### Input
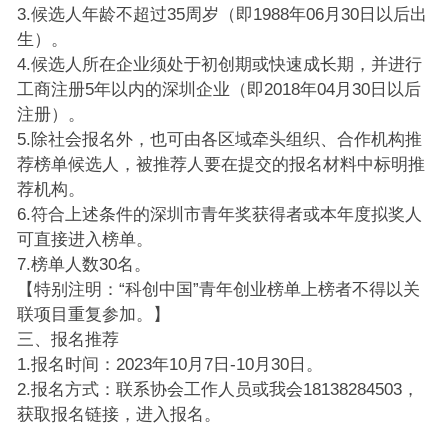
3.候选人年龄不超过35周岁（即1988年06月30日以后出
生）。
4.候选人所在企业须处于初创期或快速成长期，并进行
工商注册5年以内的深圳企业（即2018年04月30日以后
注册）。
5.除社会报名外，也可由各区域牵头组织、合作机构推
荐榜单候选人，被推荐人要在提交的报名材料中标明推
荐机构。
6.符合上述条件的深圳市青年奖获得者或本年度拟奖人
可直接进入榜单。
7.榜单人数30名。
【特别注明：“科创中国”青年创业榜单上榜者不得以关
联项目重复参加。】
三、报名推荐
1.报名时间：2023年10月7日-10月30日。
2.报名方式：联系协会工作人员或我会18138284503，
获取报名链接，进入报名。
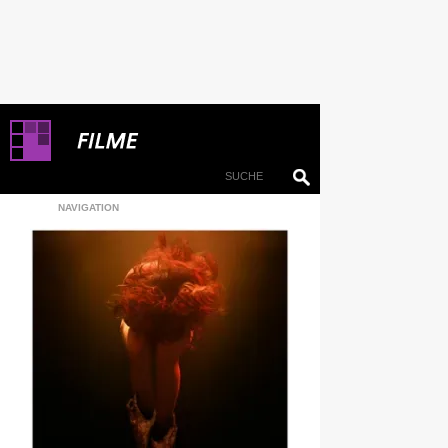
NAVIGATION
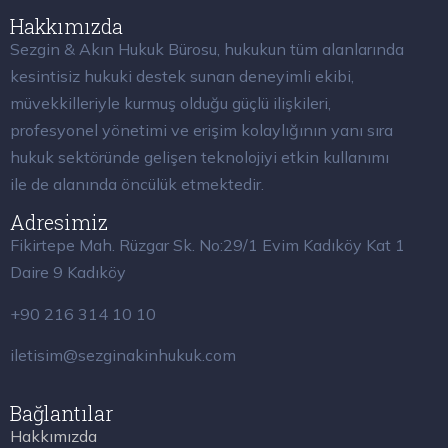
Hakkımızda
Sezgin & Akın Hukuk Bürosu, hukukun tüm alanlarında
kesintisiz hukuki destek sunan deneyimli ekibi,
müvekkilleriyle kurmuş olduğu güçlü ilişkileri,
profesyonel yönetimi ve erişim kolaylığının yanı sıra
hukuk sektöründe gelişen teknolojiyi etkin kullanımı
ile de alanında öncülük etmektedir.
Adresimiz
Fikirtepe Mah. Rüzgar Sk. No:29/1 Evim Kadıköy Kat 1
Daire 9 Kadıköy
+90 216 314 10 10
iletisim@sezginakinhukuk.com
Bağlantılar
Hakkımızda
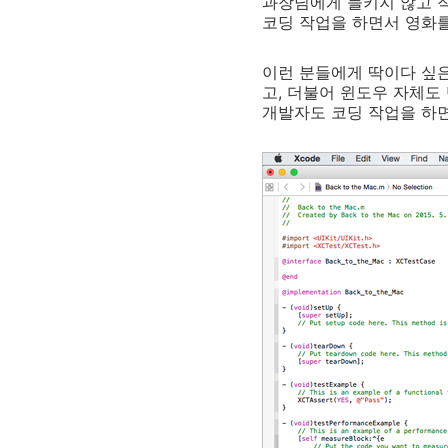
과장님에게 들키지 않고 
코딩 작업을 하면서 영화
이런 분들에게 딱이다 싶은
고, 더불어 윈도우 자체도 
개발자도 코딩 작업을 하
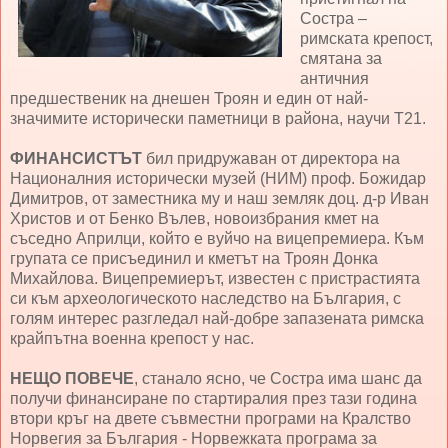
Состра –
римската крепост,
смятана за
античния
предшественик на днешен Троян и един от най-
значимите исторически паметници в района, научи Т21.
ФИНАНСИСТЪТ
бил придружаван от директора на
Националния исторически музей (НИМ) проф. Божидар
Димитров, от заместника му и наш земляк доц. д-р Иван
Христов и от Бенко Вълев, новоизбрания кмет на
съседно Априлци, който е вуйчо на вицепремиера. Към
групата се присъединил и кметът на Троян Донка
Михайлова. Вицепремиерът, известен с пристрастията
си към археологическото наследство на България, с
голям интерес разгледал най-добре запазената римска
крайпътна военна крепост у нас.
НЕЩО ПОВЕЧЕ
, станало ясно, че Состра има шанс да
получи финансиране по стартиралия през тази година
втори кръг на двете съвместни програми на Кралство
Норвегия за България - Норвежката програма за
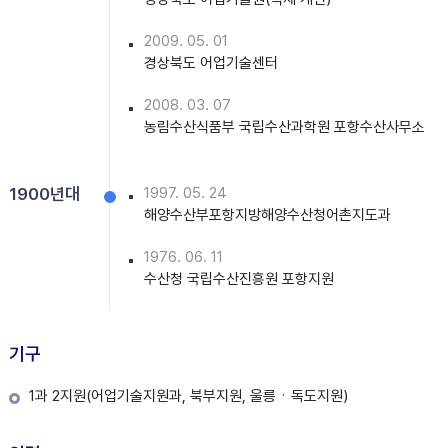
2009. 05. 01
경상북도 어업기술센터
2008. 03. 07
농림수산식품부 국립수산과학원 포항수산사무소
1900년대
1997. 05. 24
해양수산부포항지방해양수산청어촌지도과
1976. 06. 11
수산청 국립수산진흥원 포항지원
기구
1과 2지원(어업기술지원과, 북부지원, 울릉ㆍ독도지원)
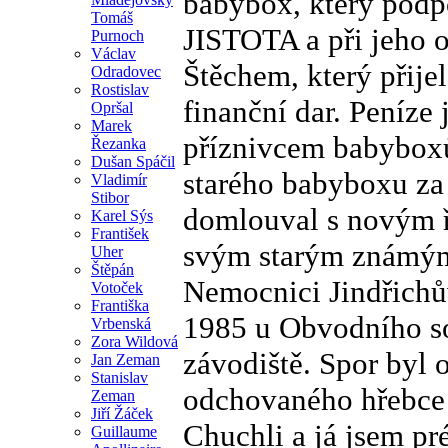
babybox, který podp
Tomáš
JISTOTA a při jeho 
Purnoch
Václav
Štěchem, který přije
Odradovec
Rostislav
finanční dar. Peníze 
Opršal
Marek
příznivcem babyboxů
Řezanka
Dušan Spáčil
starého babyboxu za
Vladimír
Stibor
domlouval s novým 
Karel Sýs
František
svým starým známým,
Uher
Štěpán
Nemocnici Jindřichův
Votoček
Františka
1985 u Obvodního so
Vrbenská
Zora Wildová
závodiště. Spor byl 
Jan Zeman
Stanislav
odchovaného hřebce 
Zeman
Jiří Žáček
Chuchli a já jsem pr
Guillaume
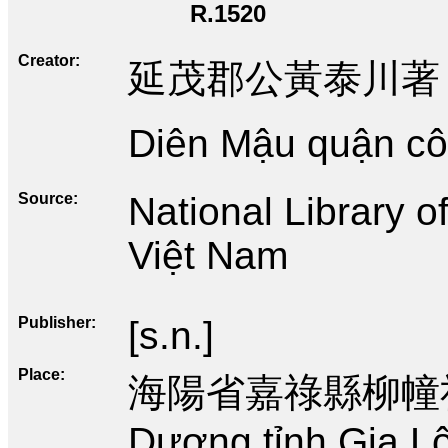
R.1520
Creator
延茂郡公黃泰川著
Diên Mậu quận cô
Source
National Library 
Việt Nam
Publisher
[s.n.]
Place
海陽省嘉祿縣柳幢社
Dương tỉnh Gia L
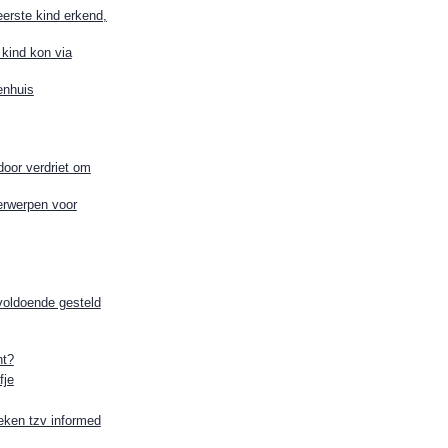
erste kind erkend,
kind kon via
enhuis
door verdriet om
erwerpen voor
oldoende gesteld
nt?
fje
reken tzv informed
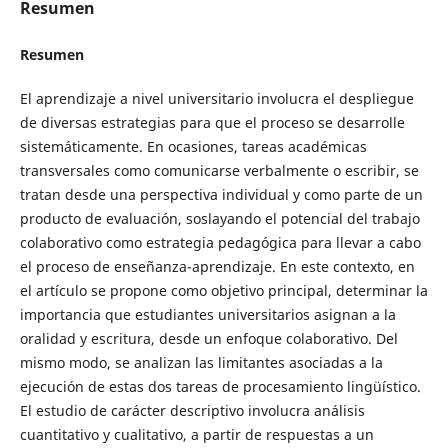
Resumen
Resumen
El aprendizaje a nivel universitario involucra el despliegue
de diversas estrategias para que el proceso se desarrolle
sistemáticamente. En ocasiones, tareas académicas
transversales como comunicarse verbalmente o escribir, se
tratan desde una perspectiva individual y como parte de un
producto de evaluación, soslayando el potencial del trabajo
colaborativo como estrategia pedagógica para llevar a cabo
el proceso de enseñanza-aprendizaje. En este contexto, en
el artículo se propone como objetivo principal, determinar la
importancia que estudiantes universitarios asignan a la
oralidad y escritura, desde un enfoque colaborativo. Del
mismo modo, se analizan las limitantes asociadas a la
ejecución de estas dos tareas de procesamiento lingüístico.
El estudio de carácter descriptivo involucra análisis
cuantitativo y cualitativo, a partir de respuestas a un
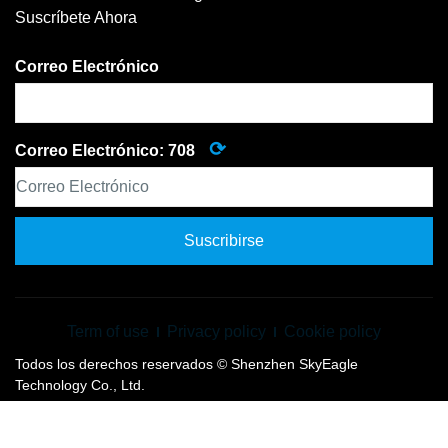
Suscríbete Ahora
Correo Electrónico
⟳
Correo Electrónico:
708
Suscribirse
Term of use
Privacy policy
Cookie policy
Todos los derechos reservados © Shenzhen SkyEagle
Technology Co., Ltd.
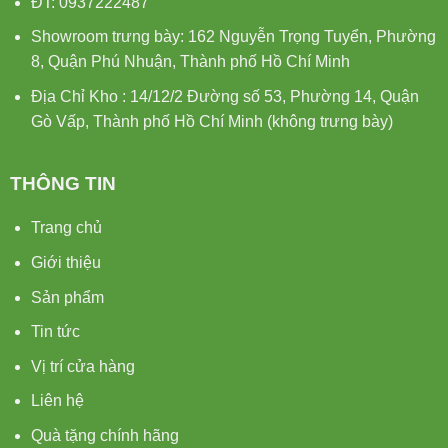
ĐT: 0937222487
Showroom trưng bày: 162 Nguyễn Trọng Tuyển, Phường
8, Quận Phú Nhuận, Thành phố Hồ Chí Minh
Địa Chỉ Kho : 14/12/2 Đường số 53, Phường 14, Quận
Gò Vấp, Thành phố Hồ Chí Minh (không trưng bày)
THÔNG TIN
Trang chủ
Giới thiệu
Sản phẩm
Tin tức
Vị trí cửa hàng
Liên hệ
Quà tặng chính hãng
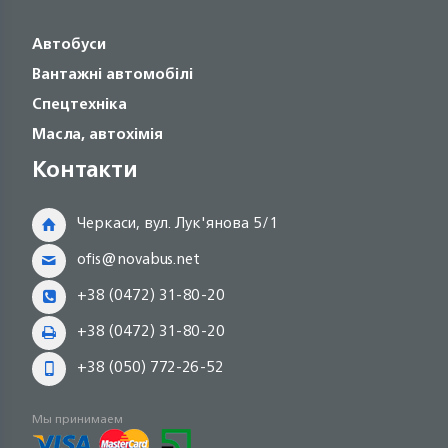
Автобуси
Вантажні автомобілі
Спецтехніка
Масла, автохімія
Контакти
Черкаси, вул. Лук'янова 5/1
ofis@novabus.net
+38 (0472) 31-80-20
+38 (0472) 31-80-20
+38 (050) 772-26-52
Мы принимаем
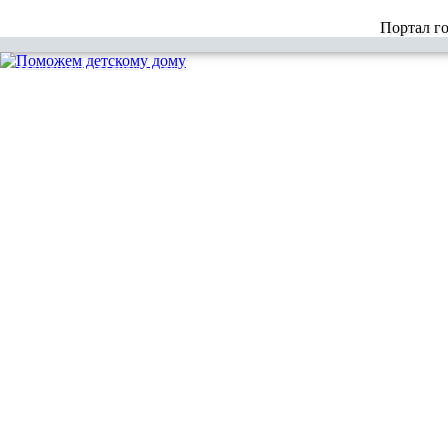
Портал г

### Exercise brief
The answer is the lines above, word for word, from the first one through the one containing "2008. 03. 07"; it includes no pictures.

### Written response
3.候选人年龄不超过35周岁（即1988年06月30日以后出
生）。
4.候选人所在企业须处于初创期或快速成长期，并进行
工商注册5年以内的深圳企业（即2018年04月30日以后
注册）。
5.除社会报名外，也可由各区域牵头组织、合作机构推
荐榜单候选人，被推荐人要在提交的报名材料中标明推
荐机构。
6.符合上述条件的深圳市青年奖获得者或本年度拟奖人
可直接进入榜单。
7.榜单人数30名。
【特别注明：“科创中国”青年创业榜单上榜者不得以关
联项目重复参加。】
三、报名推荐
1.报名时间：2023年10月7日-10月30日。
2.报名方式：联系协会工作人员或我会18138284503，
获取报名链接，进入报名。
NAVIGATION
Hakkımızda
Sezgin & Akın Hukuk Bürosu, hukukun tüm alanlarında
kesintisiz hukuki destek sunan deneyimli ekibi,
müvekkilleriyle kurmuş olduğu güçlü ilişkileri,
profesyonel yönetimi ve erişim kolaylığının yanı sıra
hukuk sektöründe gelişen teknolojiyi etkin kullanımı
ile de alanında öncülük etmektedir.
Adresimiz
Fikirtepe Mah. Rüzgar Sk. No:29/1 Evim Kadıköy Kat 1
Daire 9 Kadıköy
+90 216 314 10 10
iletisim@sezginakinhukuk.com
Bağlantılar
Hakkımızda
과장님에게 들키지 않고 
코딩 작업을 하면서 영화
이런 분들에게 딱이다 싶은
고, 더불어 윈도우 자체도 
개발자도 코딩 작업을 하
Состра –
римската крепост,
смятана за
античния
предшественик на днешен Троян и един от най-
значимите исторически паметници в района, научи Т21.
ФИНАНСИСТЪТ
бил придружаван от директора на
Националния исторически музей (НИМ) проф. Божидар
Димитров, от заместника му и наш земляк доц. д-р Иван
Христов и от Бенко Вълев, новоизбрания кмет на
съседно Априлци, който е вуйчо на вицепремиера. Към
групата се присъединил и кметът на Троян Донка
Михайлова. Вицепремиерът, известен с пристрастията
си към археологическото наследство на България, с
голям интерес разгледал най-добре запазената римска
крайпътна военна крепост у нас.
НЕЩО ПОВЕЧЕ
, станало ясно, че Состра има шанс да
получи финансиране по стартиралия през тази година
втори кръг на двете съвместни програми на Кралство
Норвегия за България - Норвежката програма за
2009. 05. 01
경상북도 어업기술센터
2008. 03. 07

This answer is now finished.